Return all entries verbatim; skip any pictures.

Saved entries

>>>>>

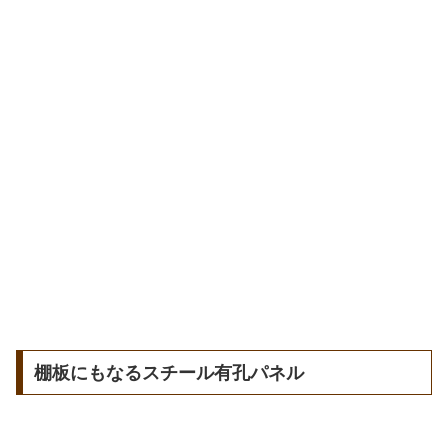
棚板にもなるスチール有孔パネル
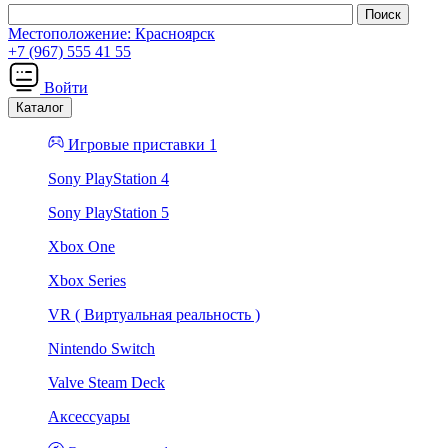
Местоположение:
Красноярск
+7 (967) 555 41 55
Войти
Каталог
Игровые приставки 1
Sony PlayStation 4
Sony PlayStation 5
Xbox One
Xbox Series
VR ( Виртуальная реальность )
Nintendo Switch
Valve Steam Deck
Аксессуары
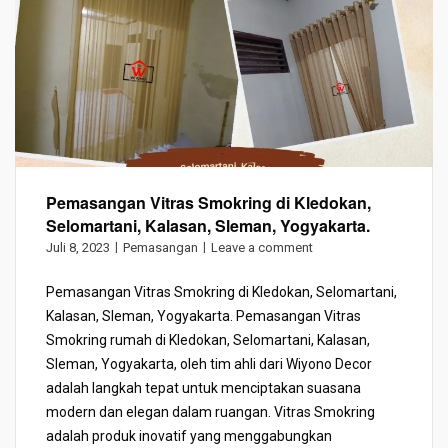
Pemasangan Vitras Smokring di Kledokan,
Selomartani, Kalasan, Sleman, Yogyakarta.
Juli 8, 2023
Pemasangan
Leave a comment
Pemasangan Vitras Smokring di Kledokan, Selomartani,
Kalasan, Sleman, Yogyakarta. Pemasangan Vitras
Smokring rumah di Kledokan, Selomartani, Kalasan,
Sleman, Yogyakarta, oleh tim ahli dari Wiyono Decor
adalah langkah tepat untuk menciptakan suasana
modern dan elegan dalam ruangan. Vitras Smokring
adalah produk inovatif yang menggabungkan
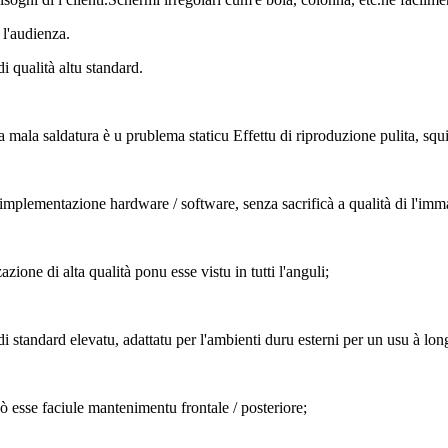
 l'audienza.
i qualità altu standard.
ala saldatura è u prublema staticu Effettu di riproduzione pulita, squisi
mplementazione hardware / software, senza sacrificà a qualità di l'immag
zazione di alta qualità ponu esse vistu in tutti l'anguli;
 di standard elevatu, adattatu per l'ambienti duru esterni per un usu à lo
 esse faciule mantenimentu frontale / posteriore;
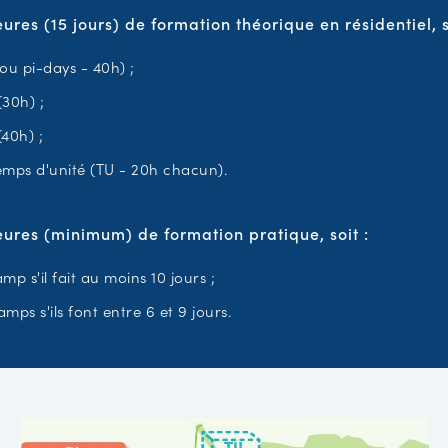
ures (15 jours) de formation théorique en résidentiel, s
(ou pi-days - 40h) ;
(30h) ;
(40h) ;
emps d'unité (TU - 20h chacun).
eures (minimum) de formation pratique, soit :
amp s'il fait au moins 10 jours ;
amps s'ils font entre 6 et 9 jours.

<<<<<

» **Completed exercise**:
棚板にもなるスチール有孔パネル
Местоположение:
Красноярск
+7 (967) 555 41 55
Войти
Каталог
Игровые приставки 1
Sony PlayStation 4
Sony PlayStation 5
Xbox One
Xbox Series
VR ( Виртуальная реальность )
Nintendo Switch
Valve Steam Deck
Аксессуары
Pemasangan Vitras Smokring di Kledokan,
Selomartani, Kalasan, Sleman, Yogyakarta.
Juli 8, 2023
Pemasangan
Leave a comment
Pemasangan Vitras Smokring di Kledokan, Selomartani,
Kalasan, Sleman, Yogyakarta. Pemasangan Vitras
Smokring rumah di Kledokan, Selomartani, Kalasan,
Sleman, Yogyakarta, oleh tim ahli dari Wiyono Decor
adalah langkah tepat untuk menciptakan suasana
modern dan elegan dalam ruangan. Vitras Smokring
adalah produk inovatif yang menggabungkan
 l'audienza.
i qualità altu standard.
ala saldatura è u prublema staticu Effettu di riproduzione pulita, squisi
mplementazione hardware / software, senza sacrificà a qualità di l'immag
zazione di alta qualità ponu esse vistu in tutti l'anguli;
 di standard elevatu, adattatu per l'ambienti duru esterni per un usu à lo
 esse faciule mantenimentu frontale / posteriore;
ures (15 jours) de formation théorique en résidentiel, s
(ou pi-days - 40h) ;
(30h) ;
(40h) ;
emps d'unité (TU - 20h chacun).
eures (minimum) de formation pratique, soit :
amp s'il fait au moins 10 jours ;
amps s'ils font entre 6 et 9 jours.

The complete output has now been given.